Diverse teams can flourish when employees of all levels within the organisation proactively and collaboratively work on a culture of inclusion, where everyone feels comfortable enough to express their authentic selves. Coaching is an ongoing process which provides employees with a confidential, safe and supportive environment to freely explore their fears and challenges. Coaching supports long-term behavioural change, expanding an individual’s perspective, focusing on their strengths and embracing their uniqueness. This provides employees of all levels and backgrounds the tools to better navigate their organisation and career.

The benefits of having an engaged team is well recognised. But fostering engagement is difficult and varies depending on the individual and team’s personal needs and situations.

Certain job resources, such as fair compensation, are important for employees to feel engaged, and so are personal resources, which are internal drivers of each employee. Professional coaching can directly impact personal resources that affect employee engagement.

A professional coach works with the employee to help them develop the necessary tools, skills, knowledge and opportunities to meet their work or personal objectives.

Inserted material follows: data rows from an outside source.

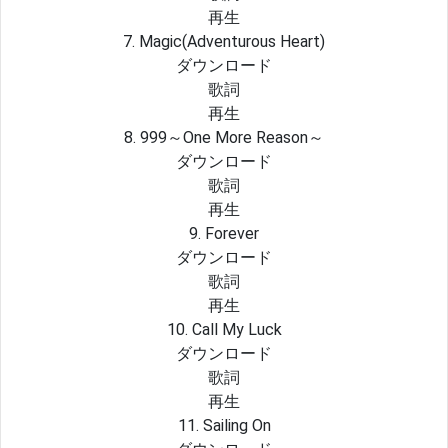
再生
7. Magic(Adventurous Heart)
ダウンロード
歌詞
再生
8. 999～One More Reason～
ダウンロード
歌詞
再生
9. Forever
ダウンロード
歌詞
再生
10. Call My Luck
ダウンロード
歌詞
再生
11. Sailing On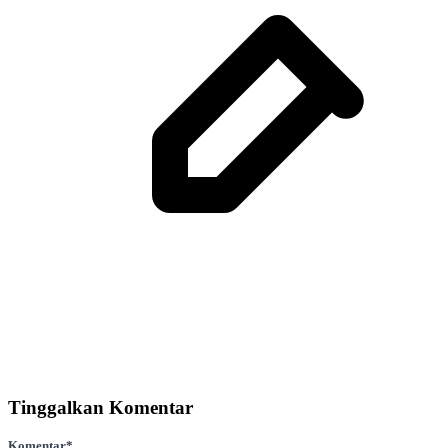
Tinggalkan Komentar
Komentar
*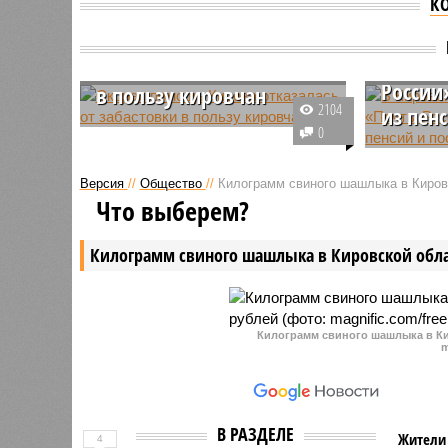
К
В Киро
Скорая помощь Кирова
сотруд
отказалась от забастовки
России
в пользу кировчан
2104
из пен
Врачи кировской СМП
0
отказались участвовать в
Начальни
общероссийской забастовке из-
«Почты Р
Версия
//
Общество
//
Килограмм свиного шашлыка в Кировс
за врачебного долга. В Кирове
Чепцком 
Что выберем?
сегодня всего 5 бригад скорой
области 
помощи.
рублей, 
Килограмм свиного шашлыка в Кировской обла
выдачи п
Килограмм свиного шашлыка в Ки
m
В РАЗДЕЛЕ
Жители 
4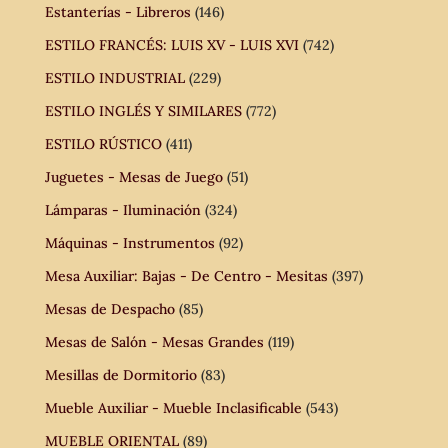
Estanterías - Libreros
(146)
ESTILO FRANCÉS: LUIS XV - LUIS XVI
(742)
ESTILO INDUSTRIAL
(229)
ESTILO INGLÉS Y SIMILARES
(772)
ESTILO RÚSTICO
(411)
Juguetes - Mesas de Juego
(51)
Lámparas - Iluminación
(324)
Máquinas - Instrumentos
(92)
Mesa Auxiliar: Bajas - De Centro - Mesitas
(397)
Mesas de Despacho
(85)
Mesas de Salón - Mesas Grandes
(119)
Mesillas de Dormitorio
(83)
Mueble Auxiliar - Mueble Inclasificable
(543)
MUEBLE ORIENTAL
(89)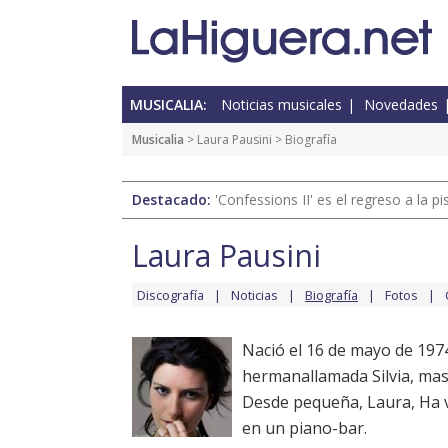
MUSICALIA:
Noticias musicales
Novedades
Musicalia
>
Laura Pausini
> Biografía
Destacado:
'Confessions II' es el regreso a la 
Laura Pausini
Discografía
Noticias
Biografía
Fotos
Nació el 16 de mayo de 197
hermanallamada Silvia, mas 
Desde pequeña, Laura, Ha v
en un piano-bar.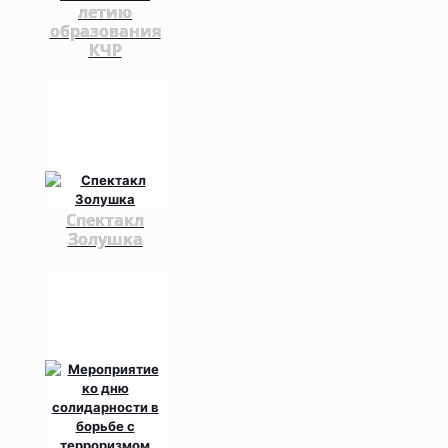
летию
образования
КЧР
Спектакл
Золушка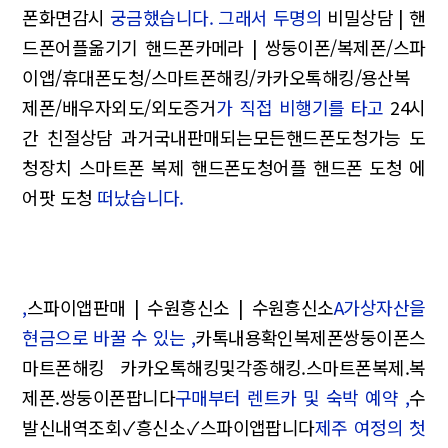
폰화면감시
궁금했습니다. 그래서 두명의
비밀상담 | 핸
드폰어플옮기기 핸드폰카메라 | 쌍둥이폰/복제폰/스파
이앱/휴대폰도청/스마트폰해킹/카카오톡해킹/용산복
제폰/배우자외도/외도증거
가 직접 비행기를 타고
24시
간 친절상담 과거국내판매되는모든핸드폰도청가능 도
청장치 스마트폰 복제 핸드폰도청어플 핸드폰 도청 에
어팟 도청
떠났습니다.
,
스파이앱판매 | 수원흥신소 | 수원흥신소
A가상자산을
현금으로 바꿀 수 있는 ,
카톡내용확인복제폰쌍둥이폰스
마트폰해킹 카카오톡해킹및각종해킹.스마트폰복제.복
제폰.쌍둥이폰팝니다
구매부터 렌트카 및 숙박 예약 ,
수
발신내역조회✓흥신소✓스파이앱팝니다
제주 여정의 첫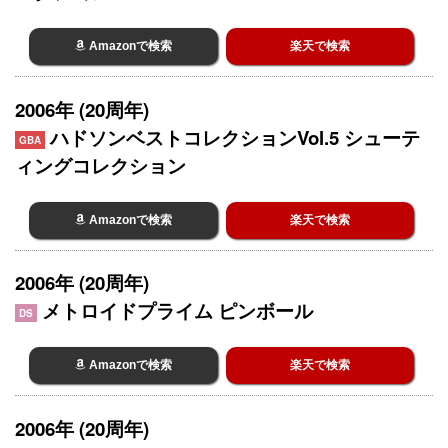
Amazonで検索
楽天で検索
2006年 (20周年)
ハドソンベストコレクションVol.5 シューテ
GBA
ィングコレクション
Amazonで検索
楽天で検索
2006年 (20周年)
メトロイドプライム ピンボール
DS
Amazonで検索
楽天で検索
2006年 (20周年)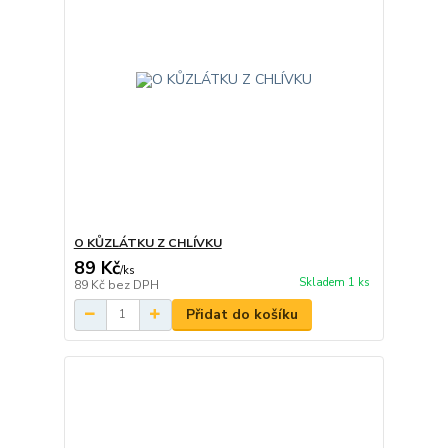
O KŮZLÁTKU Z CHLÍVKU
89 Kč
/
ks
Skladem 1 ks
89 Kč
bez DPH
Přidat do košíku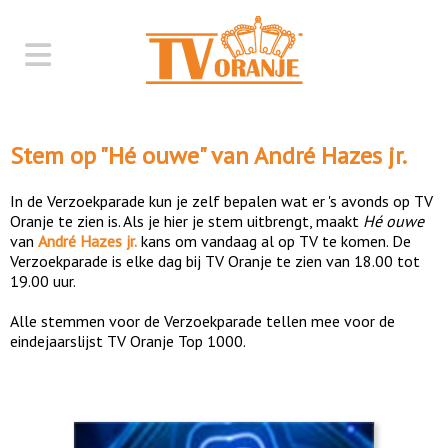
Stem op "
Hé ouwe
" van
André Hazes jr.
In de Verzoekparade kun je zelf bepalen wat er 's avonds op TV
Oranje te zien is. Als je hier je stem uitbrengt, maakt
Hé ouwe
van
André Hazes jr.
kans om vandaag al op TV te komen. De
Verzoekparade is elke dag bij TV Oranje te zien van 18.00 tot
19.00 uur.
Alle stemmen voor de Verzoekparade tellen mee voor de
eindejaarslijst TV Oranje Top 1000.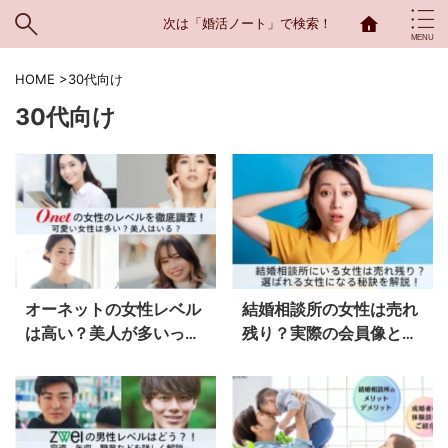
次は「婚活ノート」で検索！
HOME
>
30代向け
30代向け
オーネットの女性レベル
結婚相談所の女性は売れ
は高い？美人が多いって
残り？実際の会員像と選
本当？男性経験者のリア
ばれる女性になる秘訣を
ルな本音と攻略法を解
解説！
説！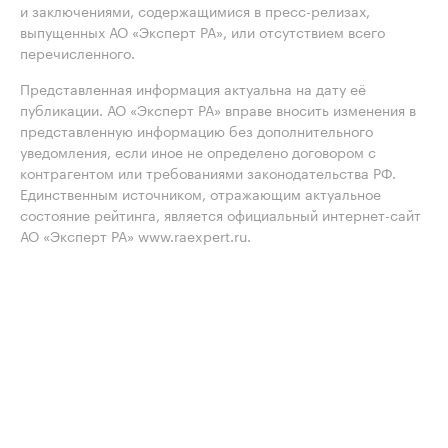
и заключениями, содержащимися в пресс-релизах,
выпущенных АО «Эксперт РА», или отсутствием всего
перечисленного.
Представленная информация актуальна на дату её
публикации. АО «Эксперт РА» вправе вносить изменения в
представленную информацию без дополнительного
уведомления, если иное не определено договором с
контрагентом или требованиями законодательства РФ.
Единственным источником, отражающим актуальное
состояние рейтинга, является официальный интернет-сайт
АО «Эксперт РА» www.raexpert.ru.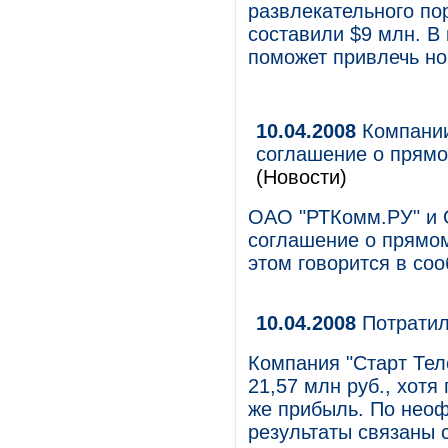
развлекательного по
составили $9 млн. В
поможет привлечь но
10.04.2008
Компании
соглашение о прямо
(Новости)
ОАО "РТКомм.РУ" и 
соглашение о прямом
этом говорится в со
10.04.2008
Потратил
Компания "Старт Тел
21,57 млн руб., хотя
же прибыль. По нео
результаты связаны 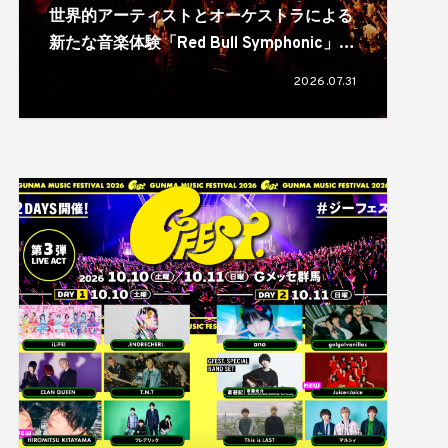
世界的アーティストとオーケストラによる
新たな音楽体験「Red Bull Symphonic」が
日本初上陸。11月に大阪、福岡、仙台、横
2026.07.31
浜の4都市で開催へ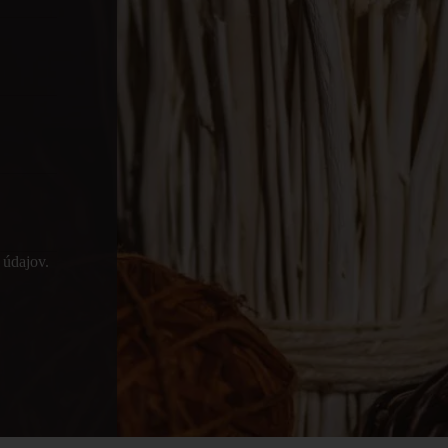
údajov.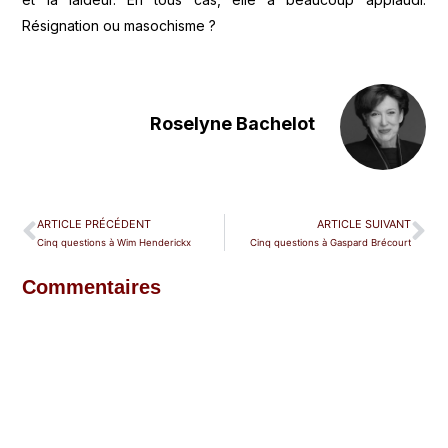
Résignation ou masochisme ?
Roselyne Bachelot
ARTICLE PRÉCÉDENT
ARTICLE SUIVANT
Cinq questions à Wim Henderickx
Cinq questions à Gaspard Brécourt
Commentaires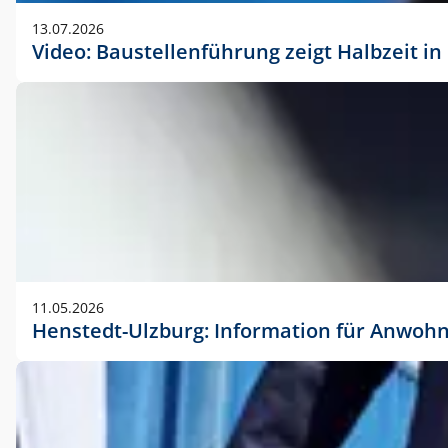
vorherigen Absprache mit der Marketingabteilung.
13.07.2026
Video: Baustellenführung zeigt Halbzeit i
11.05.2026
Henstedt-Ulzburg: Information für Anwoh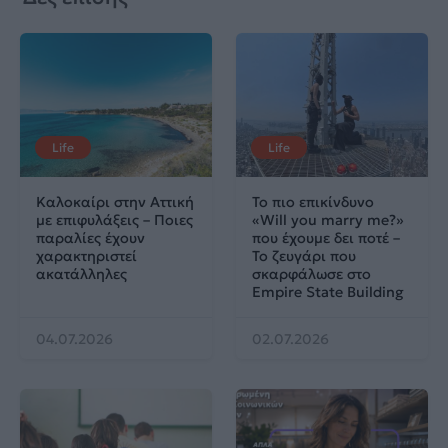
Life
Life
Καλοκαίρι στην Αττική
Το πιο επικίνδυνο
με επιφυλάξεις – Ποιες
«Will you marry me?»
παραλίες έχουν
που έχουμε δει ποτέ –
χαρακτηριστεί
Το ζευγάρι που
ακατάλληλες
σκαρφάλωσε στο
Empire State Building
04.07.2026
02.07.2026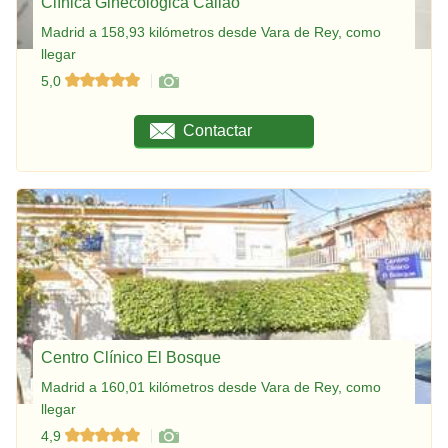
Clínica Ginecológica Callao
Madrid a 158,93 kilómetros desde Vara de Rey, como
llegar
5,0
Contactar
Centro Clínico El Bosque
Madrid a 160,01 kilómetros desde Vara de Rey, como
llegar
4,9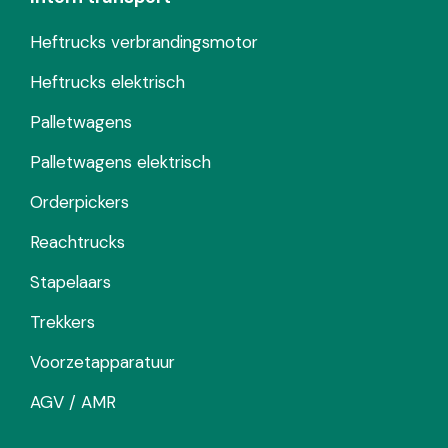
Heftrucks verbrandingsmotor
Heftrucks elektrisch
Palletwagens
Palletwagens elektrisch
Orderpickers
Reachtrucks
Stapelaars
Trekkers
Voorzetapparatuur
AGV / AMR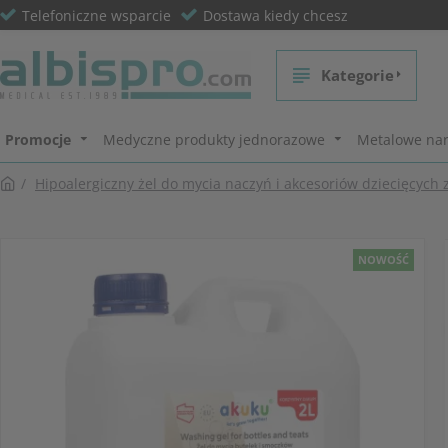
Telefoniczne wsparcie
Dostawa kiedy chcesz
Kategorie
Promocje
Medyczne produkty jednorazowe
Metalowe nar
Hipoalergiczny żel do mycia naczyń i akcesoriów dziecięcych 
NOWOŚĆ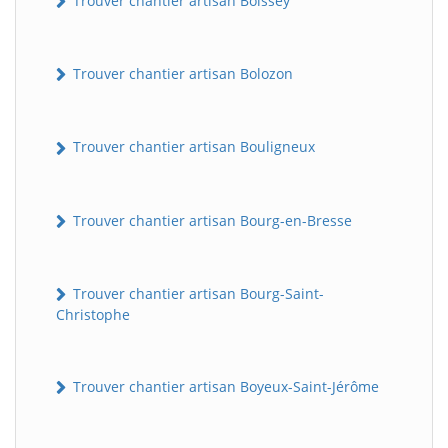
Trouver chantier artisan Boissey
Trouver chantier artisan Bolozon
Trouver chantier artisan Bouligneux
Trouver chantier artisan Bourg-en-Bresse
Trouver chantier artisan Bourg-Saint-
Christophe
Trouver chantier artisan Boyeux-Saint-Jérôme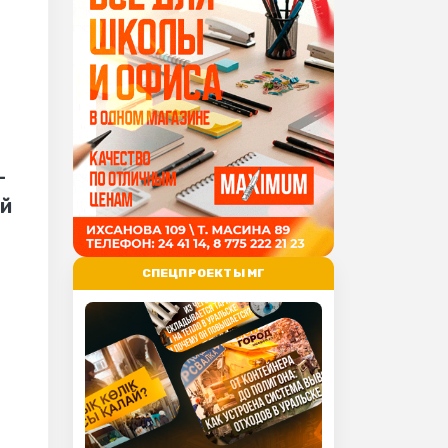
-
ий
СПЕЦПРОЕКТЫ МГ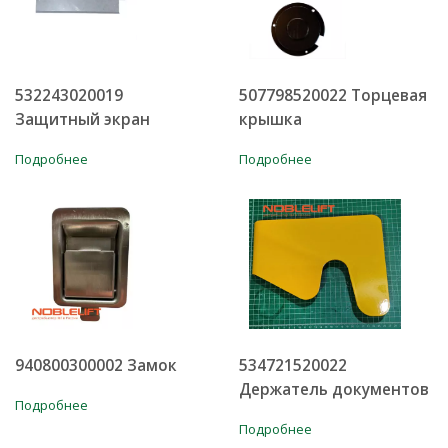
532243020019
507798520022 Торцевая
Защитный экран
крышка
Подробнее
Подробнее
940800300002 Замок
534721520022
Держатель документов
Подробнее
Подробнее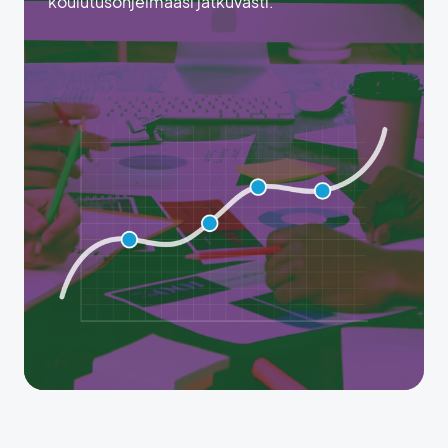
koulutusohjelmaasi jatkuvasti.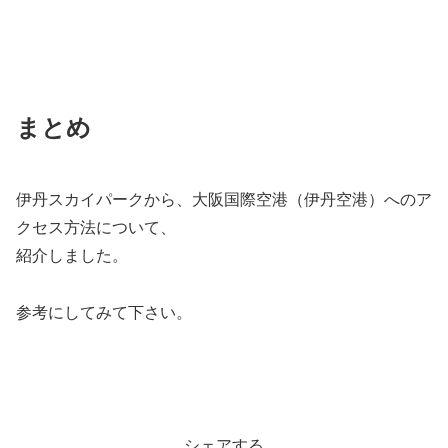
まとめ
伊丹スカイパークから、大阪国際空港（伊丹空港）へのア
クセス方法について、
紹介しました。
参考にしてみて下さい。
シェアする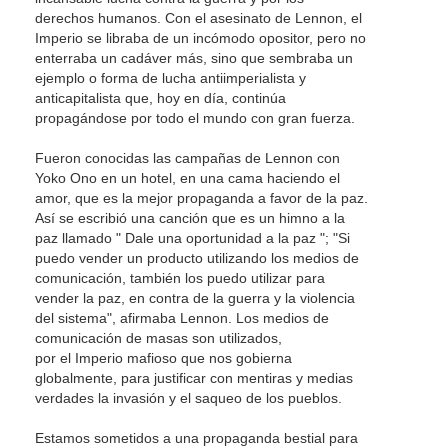
derechos humanos. Con el asesinato de Lennon, el
Imperio se libraba de un incómodo opositor, pero no
enterraba un cadáver más, sino que sembraba un
ejemplo o forma de lucha antiimperialista y
anticapitalista que, hoy en día, continúa
propagándose por todo el mundo con gran fuerza.
Fueron conocidas las campañas de Lennon con
Yoko Ono en un hotel, en una cama haciendo el
amor, que es la mejor propaganda a favor de la paz.
Así se escribió una canción que es un himno a la
paz llamado " Dale una oportunidad a la paz "; "Si
puedo vender un producto utilizando los medios de
comunicación, también los puedo utilizar para
vender la paz, en contra de la guerra y la violencia
del sistema", afirmaba Lennon. Los medios de
comunicación de masas son utilizados,
por el Imperio mafioso que nos gobierna
globalmente, para justificar con mentiras y medias
verdades la invasión y el saqueo de los pueblos.
Estamos sometidos a una propaganda bestial para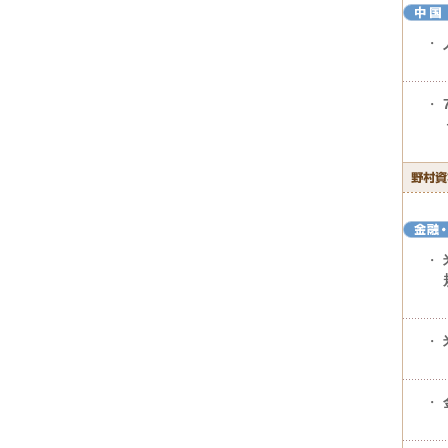
・
・
・
・
・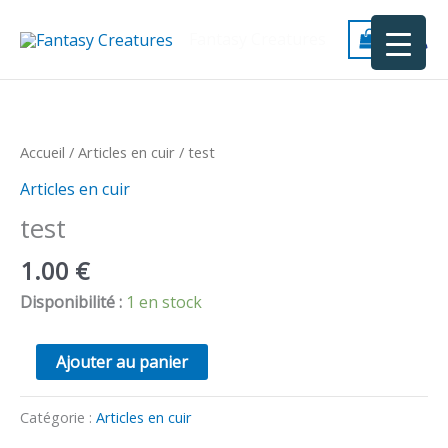
Aller
au
Fantasy Creatures
contenu
quantité
de
test
Accueil
/
Articles en cuir
/ test
Articles en cuir
test
1.00
€
Disponibilité :
1 en stock
Ajouter au panier
Catégorie :
Articles en cuir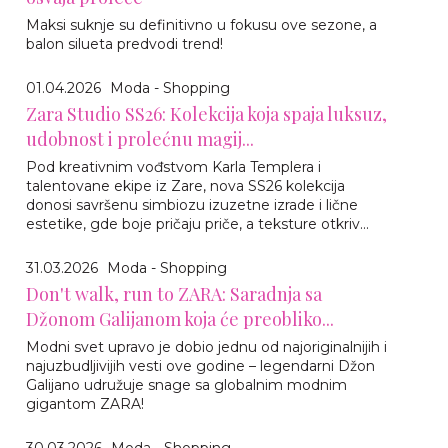
Maksi suknje su definitivno u fokusu ove sezone, a
balon silueta predvodi trend!
01.04.2026
Moda - Shopping
Zara Studio SS26: Kolekcija koja spaja luksuz,
udobnost i prolećnu magij...
Pod kreativnim vođstvom Karla Templera i
talentovane ekipe iz Zare, nova SS26 kolekcija
donosi savršenu simbiozu izuzetne izrade i lične
estetike, gde boje pričaju priče, a teksture otkriv...
31.03.2026
Moda - Shopping
Don't walk, run to ZARA: Saradnja sa
Džonom Galijanom koja će preobliko...
Modni svet upravo je dobio jednu od najoriginalnijih i
najuzbudljivijih vesti ove godine – legendarni Džon
Galijano udružuje snage sa globalnim modnim
gigantom ZARA!
30.03.2026
Moda - Shopping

By working closely with the employee, coaching provides the space and support she/he needs to grow and develop within their role and workplace.

A few ways in which professional coaching enhances engagement:

Adaptation is survival

In today’s challenging and volatile business environment, where organizations and industries are undergoing rapid and frequent changes, one-to-one coaching can provide tailored developmental solutions to help employees deal effectively with uncertain and adverse events that they may face. This can be achieved by helping them develop a set of positive behavioral or psychological responses such as perseverance, coping and adaptation.

Through coaching, employees can develop their resilience, which helps them bounce back from stressful situations, conflicts or failures. Research has shown resilience to be associated with several positive behavioral outcomes such as organizational commitment, satisfaction and workplace happiness. Coaching also aids in building the employee’s personal resources such as self-efficacy, optimism and self-esteem. These are linked to resilience and have been evidenced by research to foster engagement amongst employees.

Knowing where to focus

Advocates of positive psychology and coaching psychology have been in favour of focussing on strengths at work. According to the psychology of strengths, every individual has a set of “signature strengths” which enables her/him to perform consistently and near perfectly in various tasks or roles. Professional coaches help identify and develop these strengths through their open and honest communication with the employee.

Employees may also use tools such as personality measures and strength assessments as a first step in understanding and identifying objectively her/his strengths. The use of these tools help generate conversations about how the employee can make the best use of her/his strengths within their role. Coaches can also work with the employee to help them identify other opportunities available within the organization, where these strengths can be usefully applied.

Coaching is a process and the employee has to be open to growth and being challenged. It helps employees unlock their potential and gain clarity on their situation, resources and how to succeed in their goals. By equipping employees with the necessary personal resources to work effectively within their environment, as well as making them more aware of the existence and application of their strengths, coaching enables them to bring their best selves to work.

This makes work more meaningful and engagement can soar.